The necessity of his actions warred with a sick, wrenching in his gut. Despite an intense, infallible conviction that the corpses at his feet had to be stopped at all costs, he felt no satisfaction with the success. Over and over, the scenery changed, but the feelings and the presence of a dead body at his feet did not.

The wave-tossed beach suddenly snapped back into horrible focus. He'd been out; he'd washed his hands of this whole mess, but here he was, the burden of a mask on his face dragging his head down inexorably until he could do nothing but focus on the mage lying dead before him.

He never should have let them talk him into coming back, but he was the only one who'd faced this particular opponent before and while that didn't exactly put him at an advantage, he still had a leg up on the rest of ANBU. Winning was small consolation when the mage's spells had lain open his forearms and several spots along the arch of his cheekbone. Blood slowly seeped from the gashes, but he made no move to wipe it away. His hands were already coated with the mage's blood, so it wouldn't do him any good.

When he turned on his heel and stalked off the beach, the blank faces of the surrounding ANBU followed him. The wind smelled of sea foam and rain while it tugged at his shirt and threw sand against his mask. When he reached the edge of the parking lot, magic flared at his back, and he turned to watch the ANBU setting up illusion spells to hide the blood soaked beach. The Sharingan could see through them, but he pressed a finger to the edge of his eye and sent a spark of magic to turn it off. The ANBU, the corpse, and the blood vanished to be replaced an unmarred expanse of beach. He let the ocean beyond draw his eye.

The waves rose, swelled, and swamped the beach and the parking lot in the truly impossible way only allowed by dreams.

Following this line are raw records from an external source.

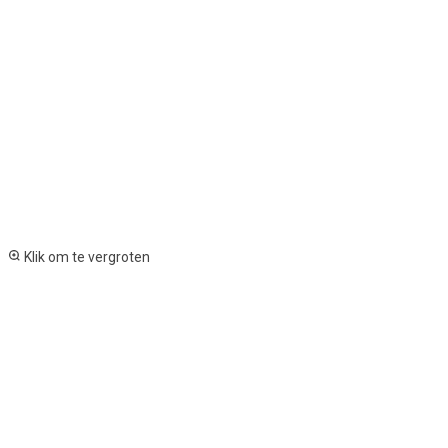
Klik om te vergroten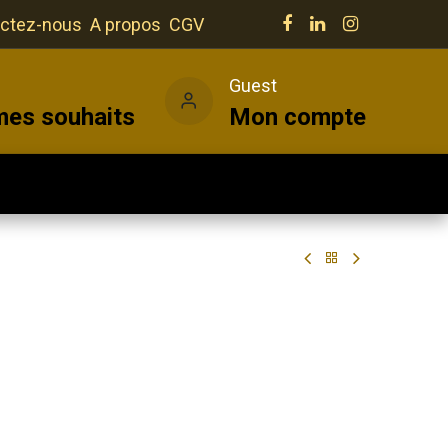
ctez-nous
A propos
CGV
e
Guest
mes souhaits
Mon compte
Salles
Actualités
Vins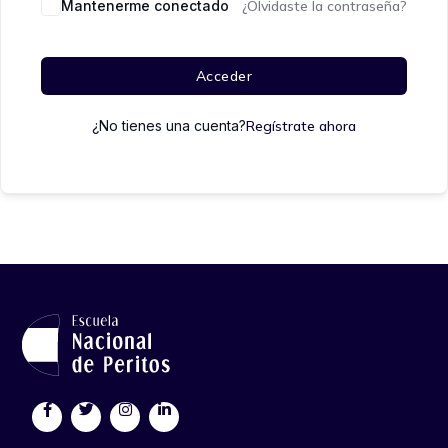
Mantenerme conectado
¿Olvidaste la contraseña?
Acceder
¿No tienes una cuenta?
Regístrate ahora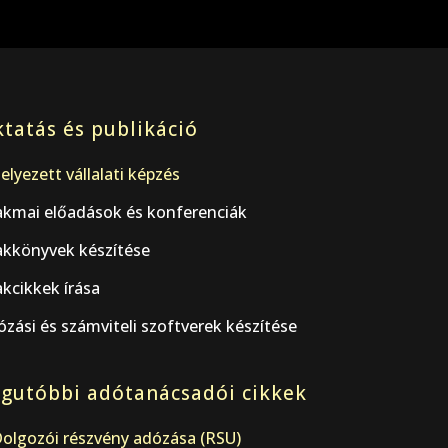
tatás és publikáció
elyezett vállalati képzés
akmai előadások és konferenciák
akkönyvek készítése
kcikkek írása
zási és számviteli szoftverek készítése
gutóbbi adótanácsadói cikkek
olgozói részvény adózása (RSU)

He let them rush over him.

When the encompassing darkness cleared, he was standing before an ordinary door, hands still bloody and mask still a heavy weight on his face. The caution-sign yellow mat beneath his feet was turned so it was legible when you were leaving the apartment. It read: "Spell You Later!"

A gift from Naruto, and he thought it was hilarious.

The obnoxious yellow was somehow homey and comforting, a feeling that was entirely in opposition to his presence. He tore the mask from his face, buried it as deeply under his arm as he could as if he could negate the fact that he'd worn it simply by hiding it well enough, and raised a hand to knock. The mage's blood trickled from his clenched hand and spattered on the door. He froze.

He couldn't will himself to rap on the door. His past had no business tangling with his present. The TNT assignments sometimes tackled less-than-savory mages, and he had seen the look of grim satisfaction on Iruka's face once the trap was sprung. His actions were certainly more sanctioned than those mages Iruka trapped, but that didn't make them any more palatable. If he had his way, his time and actions in ANBU would remain with ANBU forever.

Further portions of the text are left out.